▶ **Work task**
What is needed is an exact copy of the lines in the listing below, from the one with "BIZOTTSÁG (EU) 2019/1156" up to and including the one with "Carte du Monde physique", with no other lines.

Start of Records for the exercise

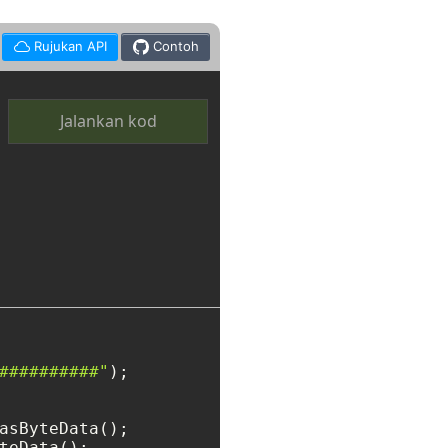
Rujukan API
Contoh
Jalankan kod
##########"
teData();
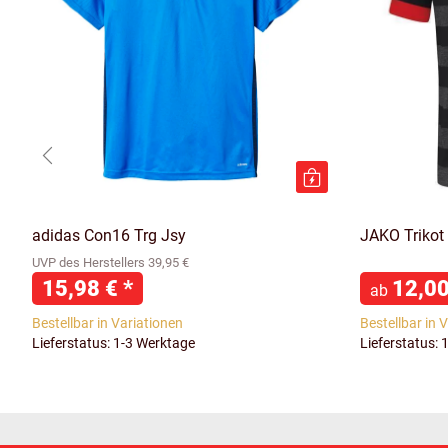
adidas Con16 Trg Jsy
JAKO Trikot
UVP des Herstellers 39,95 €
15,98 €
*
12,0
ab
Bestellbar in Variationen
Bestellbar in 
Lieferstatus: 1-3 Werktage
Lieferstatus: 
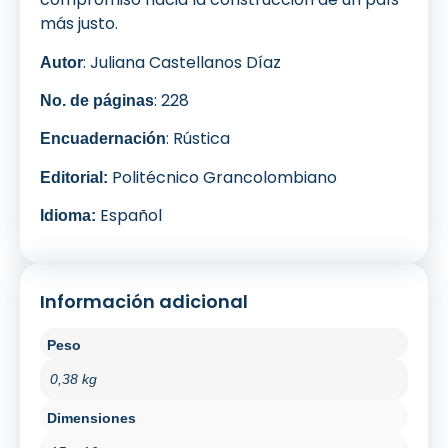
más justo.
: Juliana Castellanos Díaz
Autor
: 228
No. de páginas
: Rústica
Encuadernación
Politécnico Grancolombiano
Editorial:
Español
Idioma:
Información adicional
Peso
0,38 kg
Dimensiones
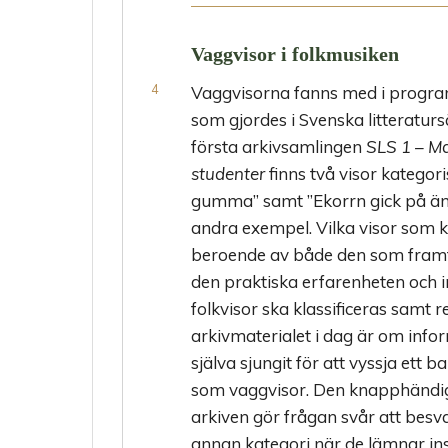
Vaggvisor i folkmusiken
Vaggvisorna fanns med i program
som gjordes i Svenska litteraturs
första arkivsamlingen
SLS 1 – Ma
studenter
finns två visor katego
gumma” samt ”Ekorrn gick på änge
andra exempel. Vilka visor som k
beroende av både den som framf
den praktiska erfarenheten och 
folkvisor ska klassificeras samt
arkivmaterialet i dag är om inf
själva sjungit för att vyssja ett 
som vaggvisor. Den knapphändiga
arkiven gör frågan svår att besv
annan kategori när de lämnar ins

End of Records for the exercise
Start of Records for the exercise

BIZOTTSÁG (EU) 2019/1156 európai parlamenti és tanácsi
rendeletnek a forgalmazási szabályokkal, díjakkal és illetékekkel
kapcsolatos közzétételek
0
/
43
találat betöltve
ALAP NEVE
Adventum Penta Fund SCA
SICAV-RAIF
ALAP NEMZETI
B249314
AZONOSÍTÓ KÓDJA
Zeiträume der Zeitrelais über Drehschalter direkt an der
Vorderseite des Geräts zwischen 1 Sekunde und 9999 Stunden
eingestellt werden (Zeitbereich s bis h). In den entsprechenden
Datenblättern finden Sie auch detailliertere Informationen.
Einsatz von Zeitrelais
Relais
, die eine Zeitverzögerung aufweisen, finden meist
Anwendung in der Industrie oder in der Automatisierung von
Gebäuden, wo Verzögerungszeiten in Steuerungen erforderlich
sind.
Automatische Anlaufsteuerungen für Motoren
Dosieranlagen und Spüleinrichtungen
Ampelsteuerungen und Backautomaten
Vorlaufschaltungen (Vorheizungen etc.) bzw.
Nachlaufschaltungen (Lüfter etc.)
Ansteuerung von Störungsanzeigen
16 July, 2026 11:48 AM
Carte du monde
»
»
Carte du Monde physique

End of Records for the exercise

▶ **Solution to this problem**
BIZOTTSÁG (EU) 2019/1156 európai parlamenti és tanácsi
rendeletnek a forgalmazási szabályokkal, díjakkal és illetékekkel
kapcsolatos közzétételek
0
/
43
találat betöltve
ALAP NEVE
Adventum Penta Fund SCA
SICAV-RAIF
ALAP NEMZETI
B249314
AZONOSÍTÓ KÓDJA
Zeiträume der Zeitrelais über Drehschalter direkt an der
Vorderseite des Geräts zwischen 1 Sekunde und 9999 Stunden
eingestellt werden (Zeitbereich s bis h). In den entsprechenden
Datenblättern finden Sie auch detailliertere Informationen.
Einsatz von Zeitrelais
Relais
, die eine Zeitverzögerung aufweisen, finden meist
Anwendung in der Industrie oder in der Automatisierung von
Gebäuden, wo Verzögerungszeiten in Steuerungen erforderlich
sind.
Automatische Anlaufsteuerungen für Motoren
Dosieranlagen und Spüleinrichtungen
Ampelsteuerungen und Backautomaten
Vorlaufschaltungen (Vorheizungen etc.) bzw.
Nachlaufschaltungen (Lüfter etc.)
Ansteuerung von Störungsanzeigen
16 July, 2026 11:48 AM
Carte du monde
»
»
Carte du Monde physique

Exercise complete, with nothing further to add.